Separately but united with Mancuso’s team loyalty, James Kovach walked two of his goats around the ball park named Dexter and Tug, in advance of the first game with the Cubs on October 25. Kovach said he had traced the lineage of Dexter and Tug, and they may just be distant cousins of Murphy.

So, the superstition lives on and the Indians fans are hoping it works to their advantage again this year.

Presently the jury is out on this one. As of this post, the Indians skunked the Cubs to a 6-0 win in Game 1 at Progressive Field in Cleveland — but on October 26, the Cubs beat back with a 5-1 win in the second game.

Humanitarian Ways to End the Curse?

For those who’d like to see this curse come to an end, there are those who are supporting some humanitarian ways to make that happen. For instance, the Reverse The Curse Chicago initiative urges baseball fans to donate dairy goats to impoverished families in the Caribbean.

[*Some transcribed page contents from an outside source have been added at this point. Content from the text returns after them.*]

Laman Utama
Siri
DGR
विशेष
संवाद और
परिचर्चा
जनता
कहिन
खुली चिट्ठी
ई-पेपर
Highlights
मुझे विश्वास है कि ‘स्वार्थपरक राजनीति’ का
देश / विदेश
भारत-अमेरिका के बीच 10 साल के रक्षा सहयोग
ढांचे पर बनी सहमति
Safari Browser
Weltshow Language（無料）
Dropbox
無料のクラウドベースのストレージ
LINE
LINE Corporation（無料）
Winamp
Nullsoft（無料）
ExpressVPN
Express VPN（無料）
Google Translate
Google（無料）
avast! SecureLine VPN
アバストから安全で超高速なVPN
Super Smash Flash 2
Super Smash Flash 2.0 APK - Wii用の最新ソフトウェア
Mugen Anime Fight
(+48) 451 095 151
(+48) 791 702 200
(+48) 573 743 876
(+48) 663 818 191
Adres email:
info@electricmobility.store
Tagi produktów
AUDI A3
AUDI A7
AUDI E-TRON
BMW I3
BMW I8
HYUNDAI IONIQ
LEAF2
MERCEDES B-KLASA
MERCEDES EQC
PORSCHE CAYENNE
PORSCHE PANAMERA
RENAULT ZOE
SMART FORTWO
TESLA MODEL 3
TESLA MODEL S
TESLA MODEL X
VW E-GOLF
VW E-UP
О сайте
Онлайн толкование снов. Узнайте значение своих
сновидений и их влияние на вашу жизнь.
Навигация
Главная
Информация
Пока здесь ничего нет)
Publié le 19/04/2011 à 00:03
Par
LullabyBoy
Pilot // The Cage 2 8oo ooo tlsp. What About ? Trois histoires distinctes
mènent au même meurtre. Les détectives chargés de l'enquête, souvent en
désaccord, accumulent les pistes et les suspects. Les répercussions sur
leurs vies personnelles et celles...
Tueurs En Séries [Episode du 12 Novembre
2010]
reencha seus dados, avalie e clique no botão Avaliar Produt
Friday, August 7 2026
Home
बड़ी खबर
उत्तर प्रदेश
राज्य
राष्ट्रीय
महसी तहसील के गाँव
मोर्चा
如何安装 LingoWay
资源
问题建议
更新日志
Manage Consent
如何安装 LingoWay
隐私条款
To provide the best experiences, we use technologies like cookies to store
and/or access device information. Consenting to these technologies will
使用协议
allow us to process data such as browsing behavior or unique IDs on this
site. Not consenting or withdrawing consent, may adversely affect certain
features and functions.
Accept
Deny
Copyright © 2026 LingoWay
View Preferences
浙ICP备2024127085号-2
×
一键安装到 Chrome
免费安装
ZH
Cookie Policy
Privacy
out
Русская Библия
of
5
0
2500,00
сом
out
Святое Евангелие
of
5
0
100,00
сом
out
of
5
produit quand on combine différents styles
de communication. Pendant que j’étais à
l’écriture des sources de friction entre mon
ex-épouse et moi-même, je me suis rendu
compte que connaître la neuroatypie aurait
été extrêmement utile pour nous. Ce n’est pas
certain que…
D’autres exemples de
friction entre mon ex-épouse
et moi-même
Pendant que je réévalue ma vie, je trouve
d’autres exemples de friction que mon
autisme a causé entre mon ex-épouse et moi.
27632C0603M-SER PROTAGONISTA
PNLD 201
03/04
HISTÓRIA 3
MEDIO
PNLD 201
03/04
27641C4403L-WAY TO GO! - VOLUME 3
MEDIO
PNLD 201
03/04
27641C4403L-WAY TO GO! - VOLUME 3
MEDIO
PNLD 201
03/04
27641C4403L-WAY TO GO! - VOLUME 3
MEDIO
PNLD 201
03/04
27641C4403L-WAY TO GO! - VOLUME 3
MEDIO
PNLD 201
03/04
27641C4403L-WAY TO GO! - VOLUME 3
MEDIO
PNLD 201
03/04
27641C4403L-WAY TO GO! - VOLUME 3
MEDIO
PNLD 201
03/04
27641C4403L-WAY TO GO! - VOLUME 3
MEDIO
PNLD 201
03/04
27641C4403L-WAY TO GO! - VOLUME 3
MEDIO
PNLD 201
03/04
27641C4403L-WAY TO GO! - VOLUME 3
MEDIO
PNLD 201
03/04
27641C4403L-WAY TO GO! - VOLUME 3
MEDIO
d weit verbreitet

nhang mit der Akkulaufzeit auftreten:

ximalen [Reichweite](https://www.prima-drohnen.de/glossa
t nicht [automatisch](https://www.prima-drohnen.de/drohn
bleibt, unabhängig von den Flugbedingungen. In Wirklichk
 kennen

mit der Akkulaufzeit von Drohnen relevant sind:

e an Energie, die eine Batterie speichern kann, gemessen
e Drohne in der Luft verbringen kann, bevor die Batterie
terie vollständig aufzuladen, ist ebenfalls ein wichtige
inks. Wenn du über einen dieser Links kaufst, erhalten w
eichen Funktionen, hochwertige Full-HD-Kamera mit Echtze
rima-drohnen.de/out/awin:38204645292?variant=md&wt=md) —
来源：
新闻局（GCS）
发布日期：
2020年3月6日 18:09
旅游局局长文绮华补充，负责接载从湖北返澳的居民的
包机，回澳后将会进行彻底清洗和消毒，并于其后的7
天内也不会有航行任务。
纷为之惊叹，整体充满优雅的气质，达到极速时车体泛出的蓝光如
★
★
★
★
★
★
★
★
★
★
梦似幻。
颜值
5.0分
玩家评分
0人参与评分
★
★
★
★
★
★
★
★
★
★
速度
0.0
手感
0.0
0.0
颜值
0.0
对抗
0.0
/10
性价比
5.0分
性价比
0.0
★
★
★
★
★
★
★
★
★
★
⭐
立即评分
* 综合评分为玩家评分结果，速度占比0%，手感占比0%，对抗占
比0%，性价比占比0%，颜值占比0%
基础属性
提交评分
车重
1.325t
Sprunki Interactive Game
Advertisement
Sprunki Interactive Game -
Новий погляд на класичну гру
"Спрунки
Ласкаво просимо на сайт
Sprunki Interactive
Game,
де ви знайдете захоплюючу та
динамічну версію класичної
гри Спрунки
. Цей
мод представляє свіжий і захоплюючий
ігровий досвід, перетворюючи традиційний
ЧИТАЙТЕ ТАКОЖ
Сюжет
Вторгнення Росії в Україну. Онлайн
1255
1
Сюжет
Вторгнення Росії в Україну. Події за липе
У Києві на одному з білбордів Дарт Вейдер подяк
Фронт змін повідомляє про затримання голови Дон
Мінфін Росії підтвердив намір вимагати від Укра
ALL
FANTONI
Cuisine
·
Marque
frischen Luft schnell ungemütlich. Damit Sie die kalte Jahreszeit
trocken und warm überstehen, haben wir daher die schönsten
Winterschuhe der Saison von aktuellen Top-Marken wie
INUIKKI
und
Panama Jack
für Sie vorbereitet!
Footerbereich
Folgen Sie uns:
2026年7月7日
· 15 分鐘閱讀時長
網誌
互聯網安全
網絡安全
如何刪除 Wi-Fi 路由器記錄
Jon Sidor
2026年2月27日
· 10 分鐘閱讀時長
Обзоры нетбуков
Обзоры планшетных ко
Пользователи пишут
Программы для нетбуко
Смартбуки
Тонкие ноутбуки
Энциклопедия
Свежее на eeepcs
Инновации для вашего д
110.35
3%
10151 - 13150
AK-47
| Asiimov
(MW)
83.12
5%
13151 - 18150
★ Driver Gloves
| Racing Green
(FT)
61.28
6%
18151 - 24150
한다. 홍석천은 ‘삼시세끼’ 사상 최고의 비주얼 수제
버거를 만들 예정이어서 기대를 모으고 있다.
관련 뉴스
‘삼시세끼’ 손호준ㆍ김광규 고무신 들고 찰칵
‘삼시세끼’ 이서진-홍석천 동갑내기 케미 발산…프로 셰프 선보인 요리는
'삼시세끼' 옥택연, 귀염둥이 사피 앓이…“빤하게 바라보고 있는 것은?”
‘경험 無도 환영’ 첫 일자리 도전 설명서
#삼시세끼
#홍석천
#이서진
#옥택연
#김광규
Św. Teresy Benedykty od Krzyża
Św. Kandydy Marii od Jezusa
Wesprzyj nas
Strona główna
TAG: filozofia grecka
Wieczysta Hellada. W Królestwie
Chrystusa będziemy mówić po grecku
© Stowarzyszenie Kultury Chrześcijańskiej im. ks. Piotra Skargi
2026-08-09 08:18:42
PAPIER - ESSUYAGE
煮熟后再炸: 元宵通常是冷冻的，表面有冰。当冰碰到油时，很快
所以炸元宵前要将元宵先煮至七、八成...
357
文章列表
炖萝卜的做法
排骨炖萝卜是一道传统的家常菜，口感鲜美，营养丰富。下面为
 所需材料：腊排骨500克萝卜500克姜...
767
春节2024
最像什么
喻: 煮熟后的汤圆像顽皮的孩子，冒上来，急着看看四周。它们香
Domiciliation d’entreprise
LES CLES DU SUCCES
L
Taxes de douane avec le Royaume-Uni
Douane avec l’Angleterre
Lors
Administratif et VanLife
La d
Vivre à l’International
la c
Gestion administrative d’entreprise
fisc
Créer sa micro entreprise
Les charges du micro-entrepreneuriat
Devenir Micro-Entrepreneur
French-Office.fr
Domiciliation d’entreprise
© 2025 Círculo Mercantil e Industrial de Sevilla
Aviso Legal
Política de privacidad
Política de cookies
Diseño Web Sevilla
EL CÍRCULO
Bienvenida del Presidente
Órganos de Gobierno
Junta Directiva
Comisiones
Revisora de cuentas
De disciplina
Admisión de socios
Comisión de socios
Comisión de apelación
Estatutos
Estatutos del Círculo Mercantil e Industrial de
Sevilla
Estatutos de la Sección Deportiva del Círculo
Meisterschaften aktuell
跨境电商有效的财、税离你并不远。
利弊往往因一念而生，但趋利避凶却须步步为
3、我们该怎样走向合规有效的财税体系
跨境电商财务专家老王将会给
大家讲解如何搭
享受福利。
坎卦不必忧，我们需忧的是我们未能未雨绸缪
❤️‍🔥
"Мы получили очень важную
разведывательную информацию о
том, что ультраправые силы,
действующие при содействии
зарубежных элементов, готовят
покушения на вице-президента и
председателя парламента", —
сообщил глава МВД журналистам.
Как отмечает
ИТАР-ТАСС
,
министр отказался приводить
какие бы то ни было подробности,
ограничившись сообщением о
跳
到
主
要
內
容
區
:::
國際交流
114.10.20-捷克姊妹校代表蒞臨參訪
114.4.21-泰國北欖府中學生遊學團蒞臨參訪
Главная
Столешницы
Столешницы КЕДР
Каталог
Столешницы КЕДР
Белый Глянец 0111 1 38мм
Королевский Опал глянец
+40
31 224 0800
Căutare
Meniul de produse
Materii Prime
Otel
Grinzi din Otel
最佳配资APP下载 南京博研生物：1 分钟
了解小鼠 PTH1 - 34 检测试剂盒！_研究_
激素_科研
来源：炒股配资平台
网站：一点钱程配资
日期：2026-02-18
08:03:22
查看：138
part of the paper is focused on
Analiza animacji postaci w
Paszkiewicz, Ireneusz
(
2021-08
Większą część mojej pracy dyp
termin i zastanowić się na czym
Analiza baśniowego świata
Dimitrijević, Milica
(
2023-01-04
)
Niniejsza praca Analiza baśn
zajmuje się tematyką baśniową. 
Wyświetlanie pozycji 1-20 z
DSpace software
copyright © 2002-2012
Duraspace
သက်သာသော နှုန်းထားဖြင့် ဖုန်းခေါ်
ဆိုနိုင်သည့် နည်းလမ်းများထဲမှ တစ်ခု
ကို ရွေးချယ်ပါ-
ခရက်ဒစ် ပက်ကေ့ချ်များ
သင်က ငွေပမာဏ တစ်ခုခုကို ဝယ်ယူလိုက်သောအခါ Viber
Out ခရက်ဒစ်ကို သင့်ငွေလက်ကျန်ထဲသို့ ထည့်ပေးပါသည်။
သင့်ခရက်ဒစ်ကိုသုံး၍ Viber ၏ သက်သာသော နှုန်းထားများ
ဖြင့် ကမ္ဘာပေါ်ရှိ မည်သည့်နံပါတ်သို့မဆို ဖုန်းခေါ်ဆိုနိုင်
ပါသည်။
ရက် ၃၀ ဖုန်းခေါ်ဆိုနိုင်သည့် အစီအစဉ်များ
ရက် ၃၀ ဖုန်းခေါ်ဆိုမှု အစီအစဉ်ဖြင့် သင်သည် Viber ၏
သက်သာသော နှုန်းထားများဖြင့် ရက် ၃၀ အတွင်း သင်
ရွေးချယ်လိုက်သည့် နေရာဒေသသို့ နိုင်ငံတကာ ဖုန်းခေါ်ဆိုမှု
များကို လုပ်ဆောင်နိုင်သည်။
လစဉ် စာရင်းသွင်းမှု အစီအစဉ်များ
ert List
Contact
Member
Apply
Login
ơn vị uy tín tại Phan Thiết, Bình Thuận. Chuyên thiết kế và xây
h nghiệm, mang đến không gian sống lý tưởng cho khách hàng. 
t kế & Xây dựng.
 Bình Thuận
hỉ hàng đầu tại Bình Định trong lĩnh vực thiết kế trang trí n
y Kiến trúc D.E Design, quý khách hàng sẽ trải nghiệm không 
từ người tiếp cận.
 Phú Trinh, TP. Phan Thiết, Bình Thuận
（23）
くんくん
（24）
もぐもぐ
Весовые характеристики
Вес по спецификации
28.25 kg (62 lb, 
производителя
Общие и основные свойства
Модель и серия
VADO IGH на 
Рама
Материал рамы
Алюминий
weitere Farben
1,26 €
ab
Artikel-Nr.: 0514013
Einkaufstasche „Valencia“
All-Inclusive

Heifer International is also running a charitable campaign where donations are being raised to send goats to families who need them. In a public statement, they noted:

  • “Showing fondness toward goats is mentioned as a key to breaking one of the longest running curses in baseball. There’s no better way to do this than donating a goat and its nutrient-rich milk to a family in need.”

 

What’s your thoughts readers? Cubs Fans, or Billy Goat Curse fans? Will the Cubs bring home the title this year and make ‘Murphy’ roll over in his grave, or will the curse live on another year to deprive the Cubs of shaking that dark cloud that’s plagued them for all these decades?